• WHAT THE TASK REQUIRES: The listing below should be reproduced precisely, except for its images.

• RECORDS SHOWN:
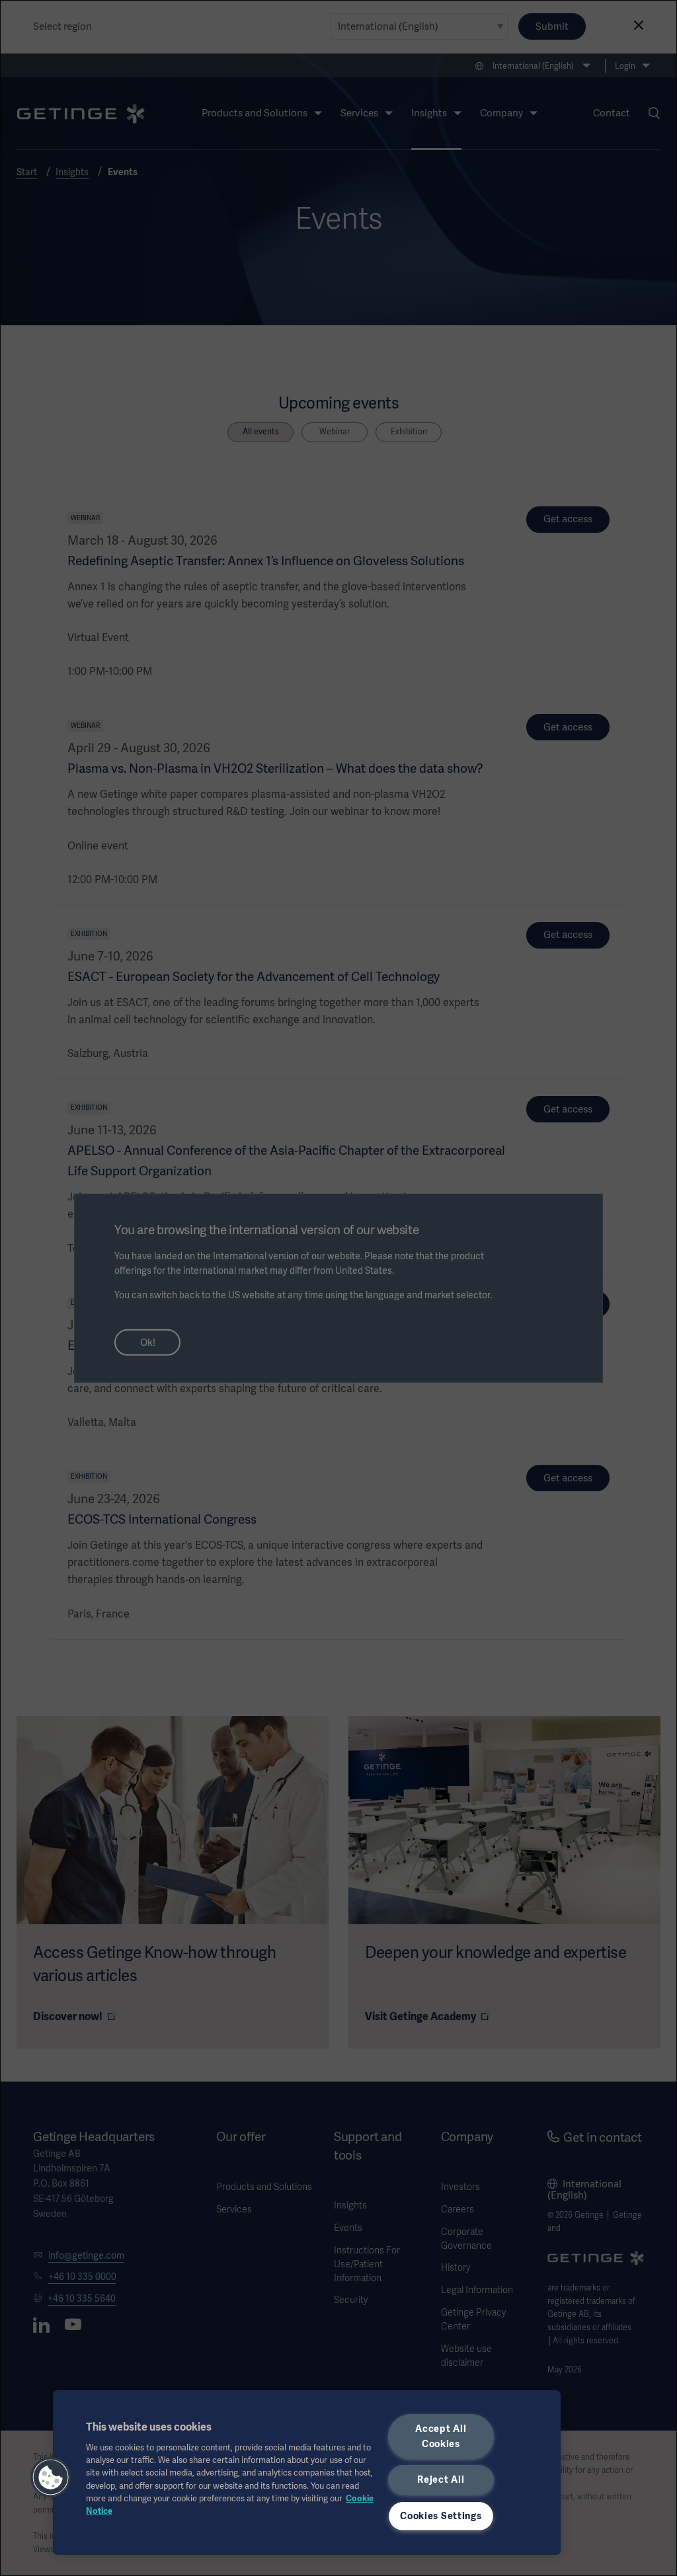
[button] (51, 2477)
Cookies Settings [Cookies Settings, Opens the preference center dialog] (441, 2516)
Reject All (440, 2479)
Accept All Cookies (440, 2436)
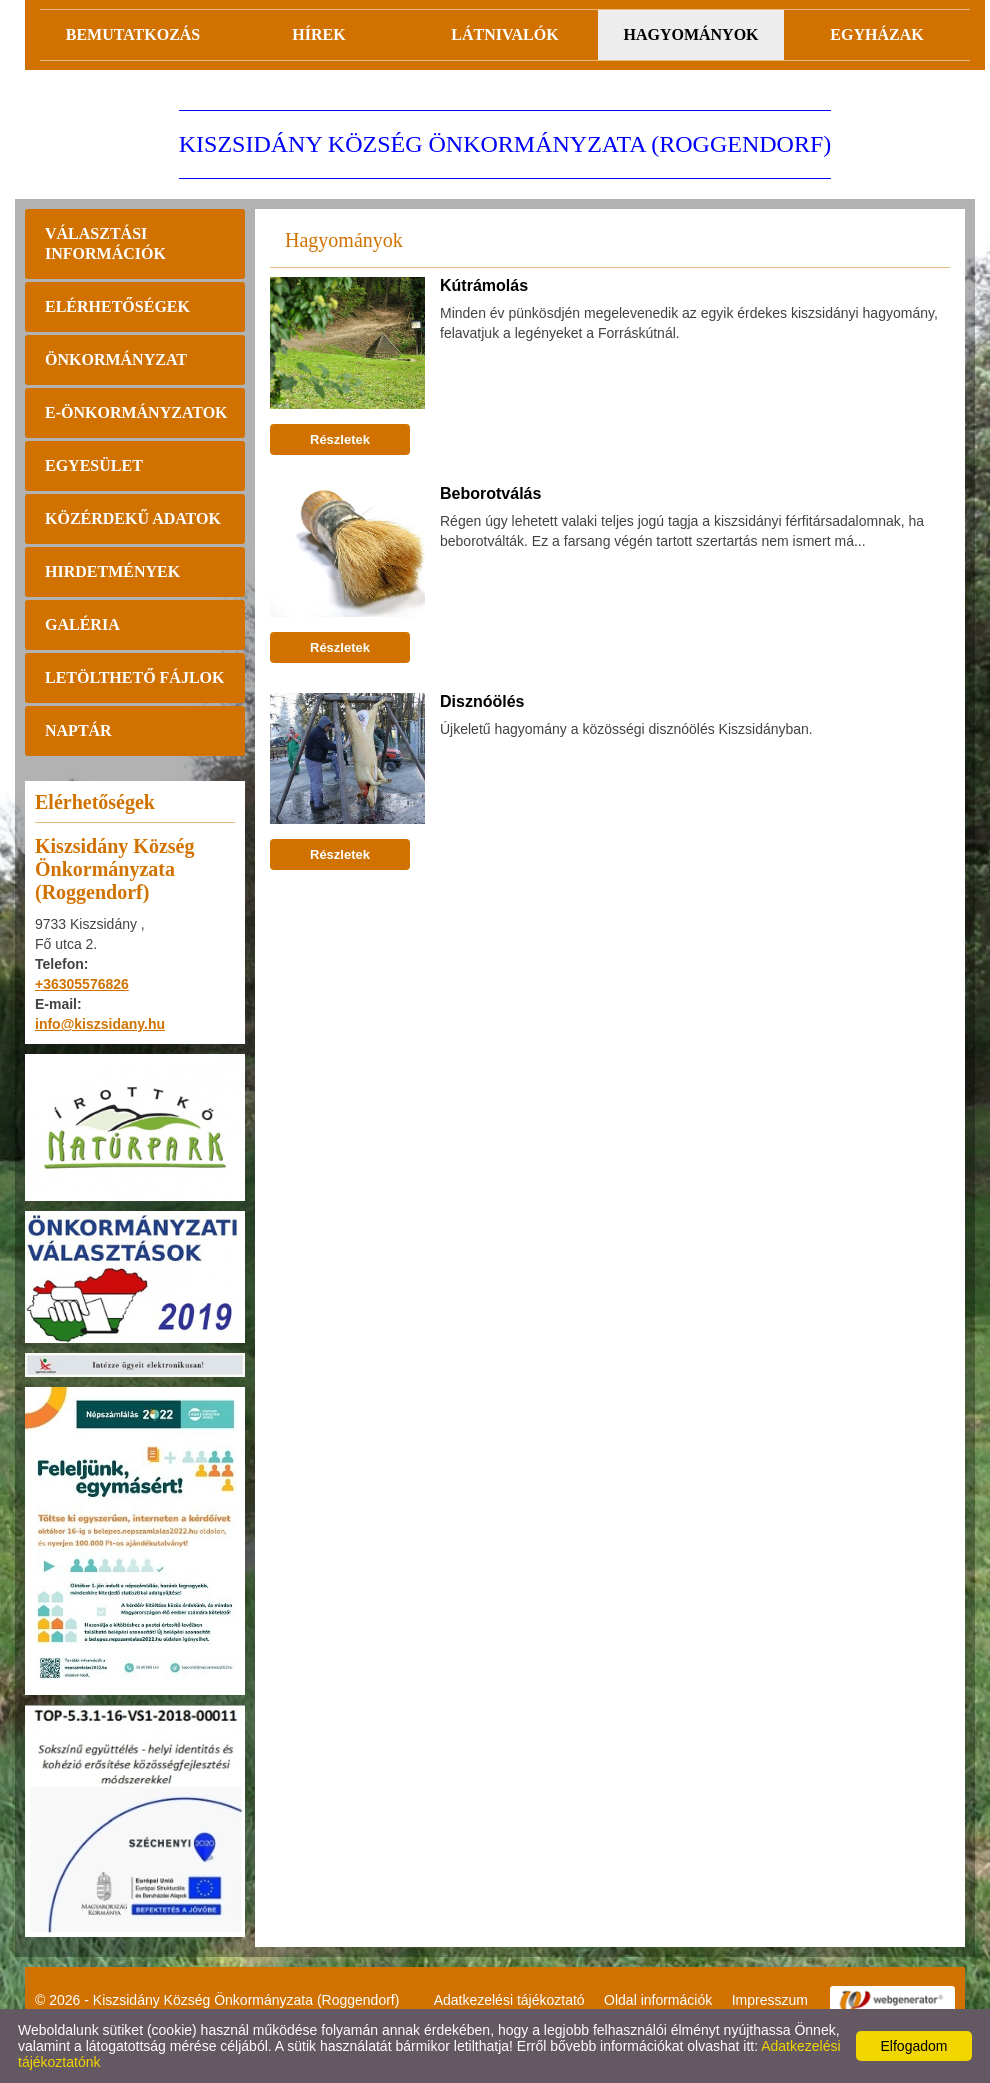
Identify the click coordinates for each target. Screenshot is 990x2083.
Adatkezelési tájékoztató (509, 2000)
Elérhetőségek (117, 306)
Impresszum (770, 2000)
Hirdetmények (112, 571)
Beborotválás (490, 493)
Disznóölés (482, 701)
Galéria (82, 624)
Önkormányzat (116, 359)
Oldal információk (658, 2000)
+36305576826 (82, 984)
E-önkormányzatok (136, 412)
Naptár (78, 730)
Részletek (340, 439)
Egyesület (94, 465)
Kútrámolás (484, 285)
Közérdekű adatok (133, 518)
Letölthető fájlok (134, 677)
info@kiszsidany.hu (100, 1024)
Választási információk (105, 243)
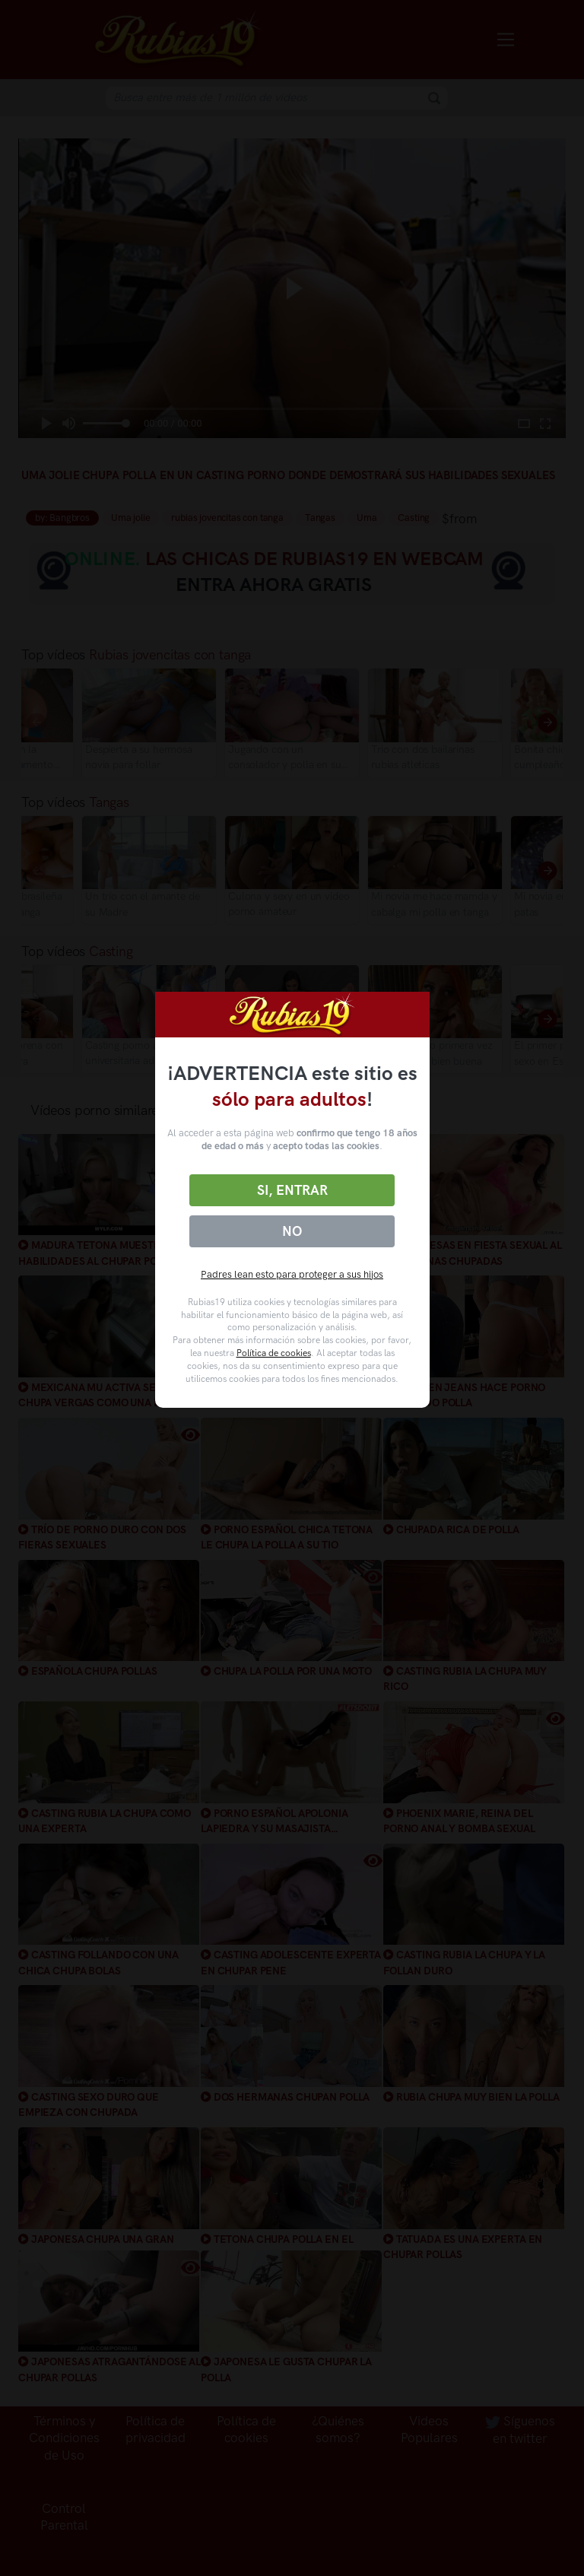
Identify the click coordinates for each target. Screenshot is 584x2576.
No (292, 1231)
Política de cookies (273, 1353)
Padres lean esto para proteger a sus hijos (292, 1274)
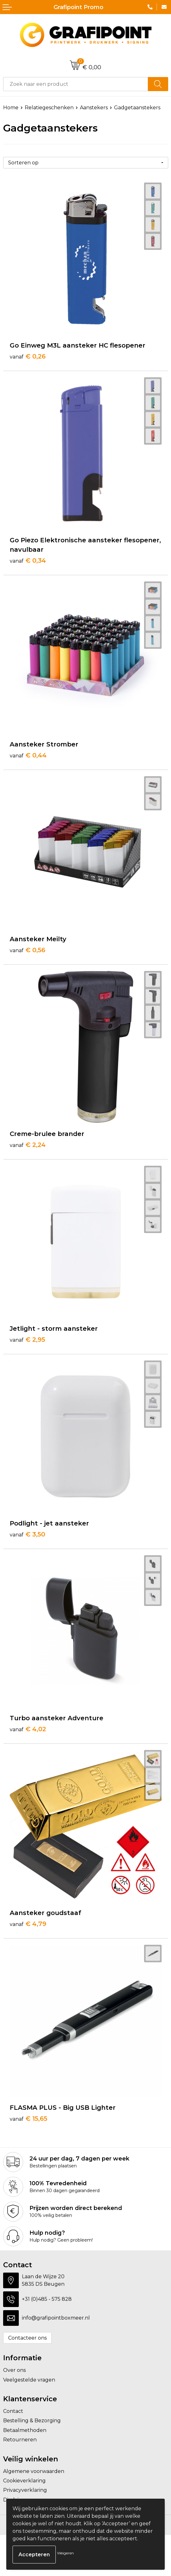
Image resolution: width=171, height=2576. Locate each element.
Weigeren (65, 2553)
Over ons (14, 2370)
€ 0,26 (28, 356)
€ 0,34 (28, 560)
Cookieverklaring (24, 2481)
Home (10, 108)
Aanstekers (94, 108)
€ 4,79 (28, 1924)
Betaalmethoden (24, 2430)
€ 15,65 (28, 2118)
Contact (13, 2411)
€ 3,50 (27, 1534)
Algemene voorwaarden (33, 2471)
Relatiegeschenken (49, 108)
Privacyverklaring (25, 2490)
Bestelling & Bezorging (32, 2421)
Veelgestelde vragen (29, 2380)
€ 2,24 (28, 1145)
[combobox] (75, 84)
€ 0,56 (27, 950)
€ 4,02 (28, 1729)
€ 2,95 (27, 1339)
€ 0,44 (28, 755)
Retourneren (20, 2440)
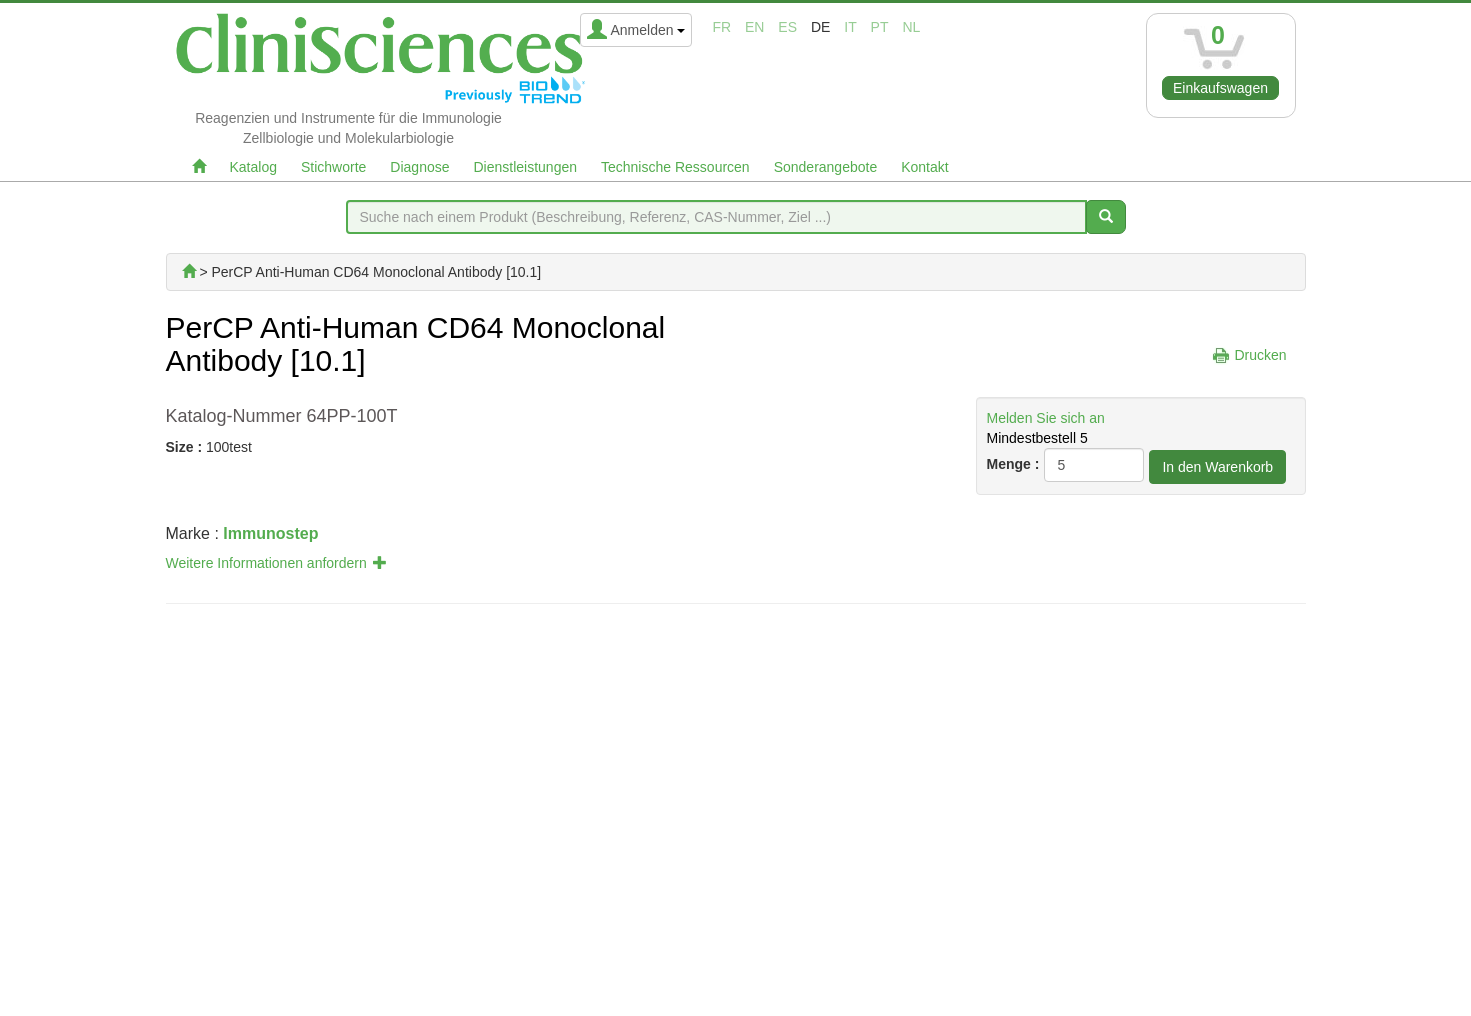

• RESPONSE TO THIS EXERCISE:
[button] (51, 2477)
Cookies Settings [Cookies Settings, Opens the preference center dialog] (441, 2516)
Reject All (440, 2479)
Accept All Cookies (440, 2436)
Identify the click coordinates for each target. Screenshot is 990x2083.
Adatkezelési tájékoztató (509, 2000)
Elérhetőségek (117, 306)
Impresszum (770, 2000)
Hirdetmények (112, 571)
Beborotválás (490, 493)
Disznóölés (482, 701)
Galéria (82, 624)
Önkormányzat (116, 359)
Oldal információk (658, 2000)
+36305576826 (82, 984)
E-önkormányzatok (136, 412)
Naptár (78, 730)
Részletek (340, 439)
Egyesület (94, 465)
Kútrámolás (484, 285)
Közérdekű adatok (133, 518)
Letölthető fájlok (134, 677)
info@kiszsidany.hu (100, 1024)
Választási információk (105, 243)
Identify the click coordinates for each target. Screenshot is 584x2576.
No (292, 1231)
Política de cookies (273, 1353)
Padres lean esto para proteger a sus hijos (292, 1274)
Image resolution: width=171, height=2576. Locate each element.
Weigeren (65, 2553)
Over ons (14, 2370)
€ 0,26 (28, 356)
€ 0,34 (28, 560)
Cookieverklaring (24, 2481)
Home (10, 108)
Aanstekers (94, 108)
€ 4,79 (28, 1924)
Betaalmethoden (24, 2430)
€ 15,65 (28, 2118)
Contact (13, 2411)
€ 3,50 (27, 1534)
Algemene voorwaarden (33, 2471)
Relatiegeschenken (49, 108)
Privacyverklaring (25, 2490)
Bestelling & Bezorging (32, 2421)
Veelgestelde vragen (29, 2380)
€ 2,24 (28, 1145)
[combobox] (75, 84)
€ 0,56 (27, 950)
€ 4,02 (28, 1729)
€ 2,95 (27, 1339)
€ 0,44 (28, 755)
Retourneren (20, 2440)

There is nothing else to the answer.